That aside, while I do agree that small private IPv4 space availability is a real concern, I'd also argue that Docker choosing to make the default network size a /16 compounds this problem significantly. I've never had a workflow where a Docker network needed more than a /24, and most could get away with a /26 or /27 without it being considered an aggressive limitation of IP space. Assigning the default Docker network size to something much more reasonable for a development context would do wonders for limiting collisions like this in the first place.
I mean the "excuse" as you call it is more, "why bother with learning something which doesn't work when I could use the thing which works, even if it's imperfect". I'd bet the train wifi doesn't support IPv6.

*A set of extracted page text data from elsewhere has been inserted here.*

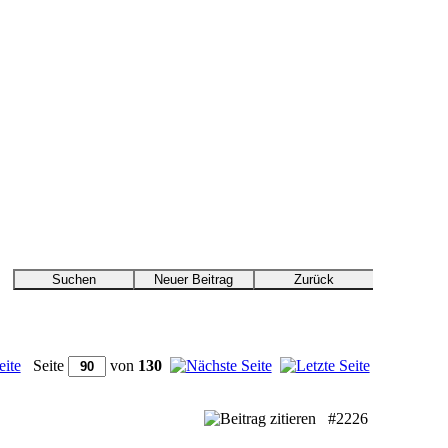
Seite
von
130
#2226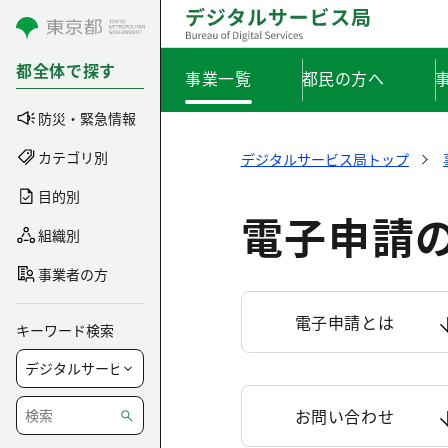
コンテンツにスキップ
都全体で探す
事業一覧
都民の方へ
防災・緊急情報
カテゴリ別
デジタルサービス局トップ
目的別
電子申請
組織別
事業者の方
電子申請とは
キーワード検索
お問い合わせ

I agree. It absolutely is IPv4. Hosts could use DHCPv6 with prefix delegation (DHCPv6-PD), and use that delegated /64 for its internal Docker bridge and get rid of NAT. And yes, you can still have your Netfilters stateful packet filtering in place! People are going through so much pain because they won't embrace the tools IPv6 gives you! This solution is 20 years old. God help you if your network is actually using 172.17.0.0/16. grumble grumble get off my lawn, kids.

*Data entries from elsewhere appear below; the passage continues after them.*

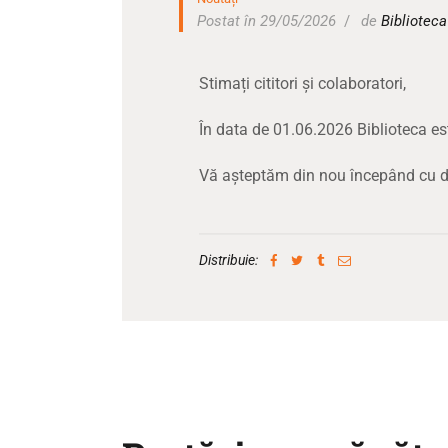
Postat în 29/05/2026
de
Bibliotec
Stimați cititori și colaboratori,
În data de 01.06.2026 Biblioteca es
Vă așteptăm din nou începând cu d
Distribuie:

I feel like LXD shot them selves in the foot with terminology. When ever I got interested I would get confused between LXC and LXD and lxc the command (part of LXD) and lxd the command.

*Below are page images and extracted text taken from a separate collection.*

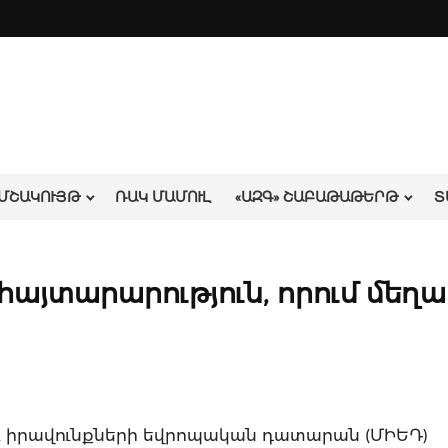
ՄՇԱԿՈՒՅԹ
ՌԱԿ ՄԱՄՈՒԼ
«ԱԶԳ» ՇԱԲԱԹԱԹԵՐԹ
Տ
հայտարարություն, որում մեղա
ու իրավունքների եվրոպական դատարան (ՄԻԵԴ)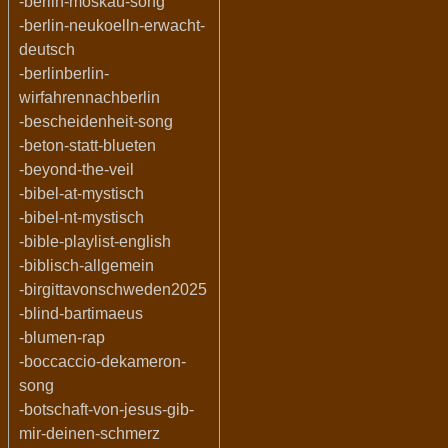
-berlin-moskau-song
-berlin-neukoelln-erwacht-
deutsch
-berlinberlin-
wirfahrennachberlin
-bescheidenheit-song
-beton-statt-blueten
-beyond-the-veil
-bibel-at-mystisch
-bibel-nt-mystisch
-bible-playlist-english
-biblisch-allgemein
-birgittavonschweden2025
-blind-bartimaeus
-blumen-rap
-boccaccio-dekameron-
song
-botschaft-von-jesus-gib-
mir-deinen-schmerz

Now its even muddier with Canonical ... taking back (?) LXD.
Throw in the alternative vision (LX* containers are more like persistent VMs than ephemeral containers) and a lack of `<container-engine> pull app` and all that entails re: DevX and DeployX, it always felt like a mountain to get going.
The team behind Incus (the fork of LXD) is working on that problem. They have decided on unambiguous names and have even rearranged some commands to make it consistent and clear.
Reading this makes me concerned as someone who loves LXD, because when you reflect on it there's not really that much for newcomers besides some blog posts or a "fail and ask on the forums" model which clearly isn't optimal for some learning styles. It's a probably a misstep by the linux containers ecosystem, I do hope Incus can improve on this.
LXD official online documentation (now hosted by Canonical) is the sole resource I needed to set it up and use it. The CLI concepts and commands are designed well enough and is intuitive. The only outside resource I had to read was for some privileged containers running K8s inside.
Have you tried podman? I've been quite happy using it on my fedora laptop, seems less finicky than Docker and their compose plugin has gotten much closer to docker-compose
podman is pretty good. However, it is more secure than docker by default, so with more complicated images benefiting from docker's "containers do not contain" properties things tend to break.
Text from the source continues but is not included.